[Document structure recognition data]
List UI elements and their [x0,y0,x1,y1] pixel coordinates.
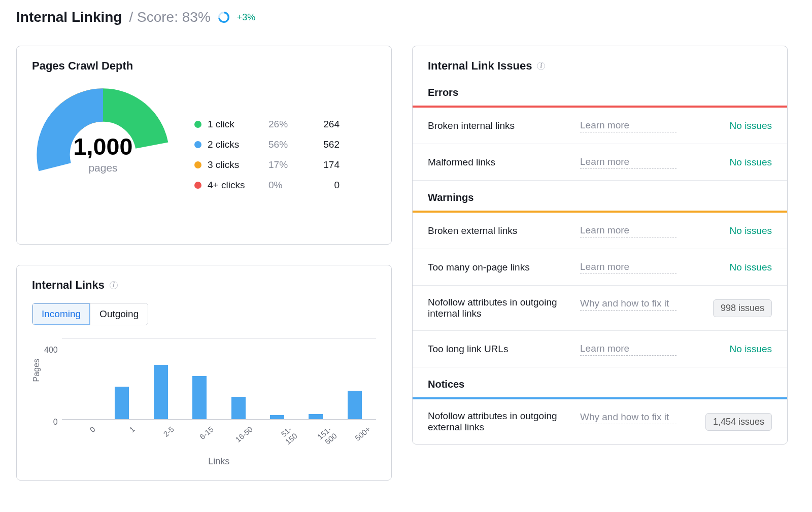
learn-more-link[interactable]: Learn more [580,120,676,132]
section-warnings: Warnings [413,181,787,211]
info-icon[interactable]: i [110,281,118,289]
legend-row-1click[interactable]: 1 click 26% 264 [194,119,376,130]
bars [62,338,376,419]
status-no-issues: No issues [687,344,772,355]
bar[interactable] [309,414,323,419]
legend-row-2clicks[interactable]: 2 clicks 56% 562 [194,139,376,150]
why-fix-link[interactable]: Why and how to fix it [580,412,676,424]
status-no-issues: No issues [687,157,772,168]
issue-nofollow-internal[interactable]: Nofollow attributes in outgoing internal… [413,286,787,331]
swatch-icon [194,161,201,168]
internal-links-barchart: Pages 400 0 012-56-1516-5051-150151-5005… [32,338,376,467]
info-icon[interactable]: i [537,62,545,70]
section-notices: Notices [413,367,787,397]
xaxis-tick: 51-150 [273,425,299,451]
legend-row-3clicks[interactable]: 3 clicks 17% 174 [194,159,376,170]
xaxis-tick: 500+ [351,425,378,451]
donut-total: 1,000 [74,133,133,160]
yaxis-ticks: 400 0 [44,346,62,427]
bar[interactable] [231,397,246,419]
crawl-depth-donut: 1,000 pages [32,84,174,226]
issue-nofollow-external[interactable]: Nofollow attributes in outgoing external… [413,399,787,444]
swatch-icon [194,121,201,128]
xaxis-tick: 6-15 [194,425,220,451]
tab-incoming[interactable]: Incoming [32,303,90,325]
xaxis-ticks: 012-56-1516-5051-150151-500500+ [62,425,376,442]
xaxis-tick: 16-50 [233,425,259,451]
page-header: Internal Linking / Score: 83% +3% [16,9,796,25]
bar[interactable] [154,365,168,419]
swatch-icon [194,141,201,148]
link-issues-card: Internal Link Issues i Errors Broken int… [412,46,788,445]
crawl-depth-card: Pages Crawl Depth 1,000 pages 1 click [16,46,392,245]
link-issues-title: Internal Link Issues [428,59,532,73]
tab-outgoing[interactable]: Outgoing [90,303,148,325]
issue-broken-internal[interactable]: Broken internal links Learn more No issu… [413,108,787,144]
crawl-depth-title: Pages Crawl Depth [32,59,376,73]
crawl-depth-legend: 1 click 26% 264 2 clicks 56% 562 3 click… [194,119,376,191]
bar[interactable] [192,376,207,419]
issue-too-many-onpage[interactable]: Too many on-page links Learn more No iss… [413,249,787,286]
bar[interactable] [348,391,362,419]
link-direction-tabs: Incoming Outgoing [32,303,148,325]
xaxis-tick: 1 [115,425,142,451]
internal-links-card: Internal Links i Incoming Outgoing Pages… [16,265,392,481]
issue-malformed[interactable]: Malformed links Learn more No issues [413,144,787,181]
xaxis-tick: 2-5 [155,425,181,451]
score-delta-donut-icon [218,11,230,23]
score-label: / Score: 83% [129,9,210,25]
learn-more-link[interactable]: Learn more [580,261,676,274]
status-no-issues: No issues [687,120,772,131]
status-no-issues: No issues [687,262,772,273]
page-title: Internal Linking [16,9,122,25]
internal-links-title: Internal Links [32,279,105,292]
issue-too-long-urls[interactable]: Too long link URLs Learn more No issues [413,331,787,367]
status-no-issues: No issues [687,225,772,236]
why-fix-link[interactable]: Why and how to fix it [580,298,676,311]
issue-count-badge[interactable]: 1,454 issues [705,413,772,431]
donut-total-label: pages [88,162,117,174]
xaxis-tick: 151-500 [312,425,338,451]
section-errors: Errors [413,76,787,106]
yaxis-label: Pages [32,359,41,382]
issue-count-badge[interactable]: 998 issues [713,299,772,317]
learn-more-link[interactable]: Learn more [580,343,676,356]
legend-row-4plus[interactable]: 4+ clicks 0% 0 [194,180,376,191]
xaxis-tick: 0 [76,425,103,451]
score-delta: +3% [237,12,256,23]
issue-broken-external[interactable]: Broken external links Learn more No issu… [413,213,787,249]
swatch-icon [194,182,201,189]
learn-more-link[interactable]: Learn more [580,225,676,237]
bar[interactable] [270,415,284,419]
xaxis-label: Links [62,456,376,467]
bar[interactable] [115,387,129,419]
learn-more-link[interactable]: Learn more [580,156,676,169]
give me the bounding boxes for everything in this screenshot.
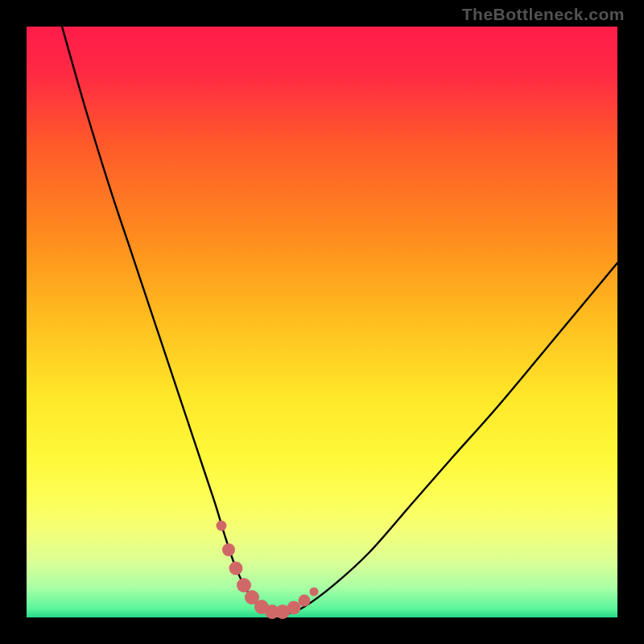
highlight-marker (222, 543, 235, 556)
chart-svg (27, 27, 617, 617)
highlight-marker (298, 594, 310, 606)
bottleneck-curve (62, 27, 617, 615)
plot-area (27, 27, 617, 617)
highlight-marker (217, 521, 227, 531)
highlight-marker (229, 562, 242, 576)
chart-frame: TheBottleneck.com (0, 0, 644, 644)
highlight-marker (310, 588, 319, 597)
watermark-text: TheBottleneck.com (462, 5, 625, 24)
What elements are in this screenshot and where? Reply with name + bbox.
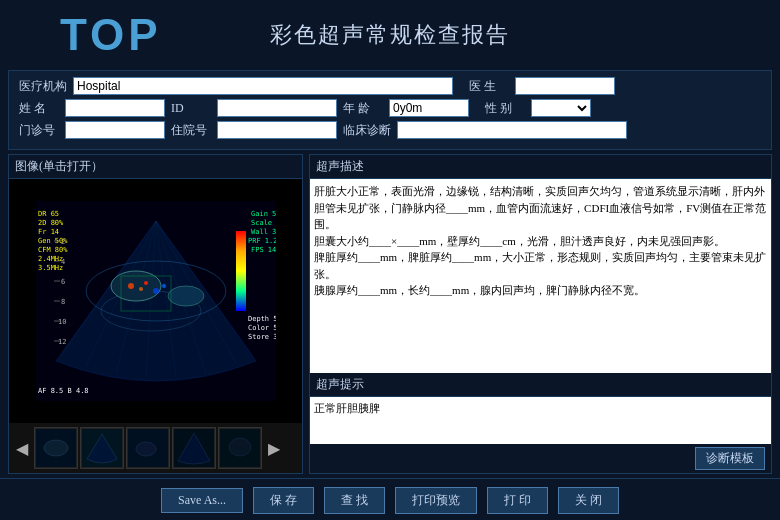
- svg-point-47: [229, 438, 251, 456]
- search-button[interactable]: 查 找: [324, 487, 385, 514]
- gender-label: 性 别: [485, 100, 525, 117]
- svg-text:CFM 80%: CFM 80%: [38, 246, 68, 254]
- admission-input[interactable]: [217, 121, 337, 139]
- doctor-label: 医 生: [469, 78, 509, 95]
- image-panel: 图像(单击打开）: [8, 154, 303, 474]
- svg-point-41: [44, 440, 68, 456]
- age-input[interactable]: [389, 99, 469, 117]
- logo-text: TOP: [60, 10, 162, 59]
- svg-point-9: [153, 288, 159, 294]
- image-main[interactable]: DR 65 2D 80% Fr 14 Gen 50% CFM 80% 2.4MH…: [9, 179, 302, 423]
- svg-text:2D 80%: 2D 80%: [38, 219, 64, 227]
- form-row-3: 门诊号 住院号 临床诊断: [19, 121, 761, 139]
- save-as-button[interactable]: Save As...: [161, 488, 243, 513]
- hint-label: 超声提示: [310, 373, 771, 397]
- svg-text:AF 8.5  B 4.8: AF 8.5 B 4.8: [38, 387, 89, 395]
- svg-point-10: [162, 284, 166, 288]
- hospital-label: 医疗机构: [19, 78, 67, 95]
- next-thumb-btn[interactable]: ▶: [264, 439, 284, 458]
- template-button[interactable]: 诊断模板: [695, 447, 765, 470]
- svg-point-7: [139, 287, 143, 291]
- desc-panel: 超声描述 肝脏大小正常，表面光滑，边缘锐，结构清晰，实质回声欠均匀，管道系统显示…: [309, 154, 772, 474]
- form-area: 医疗机构 医 生 姓 名 ID 年 龄 性 别 男 女 门诊号 住院号 临床诊断: [8, 70, 772, 150]
- svg-text:DR 65: DR 65: [38, 210, 59, 218]
- header: TOP 彩色超声常规检查报告: [0, 0, 780, 70]
- svg-text:Gain 5%: Gain 5%: [251, 210, 276, 218]
- prev-thumb-btn[interactable]: ◀: [12, 439, 32, 458]
- svg-text:12: 12: [58, 338, 66, 346]
- id-label: ID: [171, 101, 211, 116]
- svg-text:Scale 3: Scale 3: [251, 219, 276, 227]
- svg-point-6: [128, 283, 134, 289]
- bottom-bar: Save As... 保 存 查 找 打印预览 打 印 关 闭: [0, 478, 780, 520]
- age-label: 年 龄: [343, 100, 383, 117]
- gender-select[interactable]: 男 女: [531, 99, 591, 117]
- svg-text:Wall 3: Wall 3: [251, 228, 276, 236]
- diagnosis-label: 临床诊断: [343, 122, 391, 139]
- print-preview-button[interactable]: 打印预览: [395, 487, 477, 514]
- id-input[interactable]: [217, 99, 337, 117]
- svg-text:Color 5: Color 5: [248, 324, 276, 332]
- svg-point-8: [144, 281, 148, 285]
- save-button[interactable]: 保 存: [253, 487, 314, 514]
- image-thumbnails: ◀ ▶: [9, 423, 302, 473]
- print-button[interactable]: 打 印: [487, 487, 548, 514]
- svg-rect-17: [236, 231, 246, 311]
- main-content: 图像(单击打开）: [8, 154, 772, 474]
- svg-text:Store 3: Store 3: [248, 333, 276, 341]
- thumb-2[interactable]: [80, 427, 124, 469]
- logo-area: TOP: [60, 10, 162, 60]
- svg-point-44: [136, 442, 156, 456]
- svg-text:PRF 1.2k: PRF 1.2k: [248, 237, 276, 245]
- thumb-5[interactable]: [218, 427, 262, 469]
- name-label: 姓 名: [19, 100, 59, 117]
- svg-text:6: 6: [61, 278, 65, 286]
- desc-label: 超声描述: [310, 155, 771, 179]
- svg-text:8: 8: [61, 298, 65, 306]
- close-button[interactable]: 关 闭: [558, 487, 619, 514]
- thumb-3[interactable]: [126, 427, 170, 469]
- svg-text:4: 4: [61, 258, 65, 266]
- page-title: 彩色超声常规检查报告: [270, 20, 510, 50]
- admission-label: 住院号: [171, 122, 211, 139]
- hint-section: 超声提示 正常肝胆胰脾 诊断模板: [310, 373, 771, 473]
- doctor-input[interactable]: [515, 77, 615, 95]
- diagnosis-input[interactable]: [397, 121, 627, 139]
- thumb-1[interactable]: [34, 427, 78, 469]
- svg-text:2.4MHz: 2.4MHz: [38, 255, 63, 263]
- hint-textarea[interactable]: 正常肝胆胰脾: [310, 397, 771, 444]
- thumb-4[interactable]: [172, 427, 216, 469]
- desc-section: 超声描述 肝脏大小正常，表面光滑，边缘锐，结构清晰，实质回声欠均匀，管道系统显示…: [310, 155, 771, 373]
- ultrasound-image: DR 65 2D 80% Fr 14 Gen 50% CFM 80% 2.4MH…: [36, 201, 276, 401]
- hospital-input[interactable]: [73, 77, 453, 95]
- svg-text:3.5MHz: 3.5MHz: [38, 264, 63, 272]
- visit-input[interactable]: [65, 121, 165, 139]
- visit-label: 门诊号: [19, 122, 59, 139]
- form-row-2: 姓 名 ID 年 龄 性 别 男 女: [19, 99, 761, 117]
- svg-text:Fr 14: Fr 14: [38, 228, 59, 236]
- svg-text:10: 10: [58, 318, 66, 326]
- template-btn-row: 诊断模板: [310, 444, 771, 473]
- svg-text:Depth 5%: Depth 5%: [248, 315, 276, 323]
- image-panel-title: 图像(单击打开）: [9, 155, 302, 179]
- desc-textarea[interactable]: 肝脏大小正常，表面光滑，边缘锐，结构清晰，实质回声欠均匀，管道系统显示清晰，肝内…: [310, 179, 771, 373]
- svg-text:FPS 14: FPS 14: [251, 246, 276, 254]
- name-input[interactable]: [65, 99, 165, 117]
- form-row-1: 医疗机构 医 生: [19, 77, 761, 95]
- svg-text:2: 2: [61, 238, 65, 246]
- svg-point-4: [168, 286, 204, 306]
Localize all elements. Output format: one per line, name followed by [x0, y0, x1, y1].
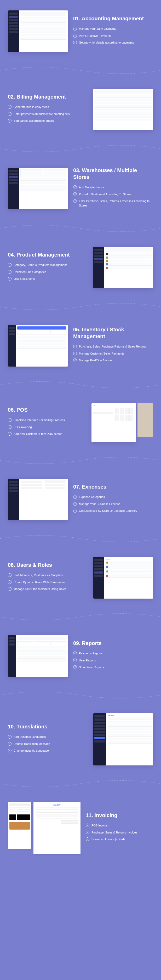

## EXERCISE DETAILS
Only lines that contain the string "section" count; pick each one out of the records and copy it.

## OUTPUT
section-warnings: Warnings [413,181,787,211]
section-notices: Notices [413,367,787,397]
section-errors: Errors [413,76,787,106]
- hint-section: 超声提示 正常肝胆胰脾 诊断模板: [310, 373, 771, 473]
- desc-section: 超声描述 肝脏大小正常，表面光滑，边缘锐，结构清晰，实质回声欠均匀，管道系统显示…: [310, 155, 771, 373]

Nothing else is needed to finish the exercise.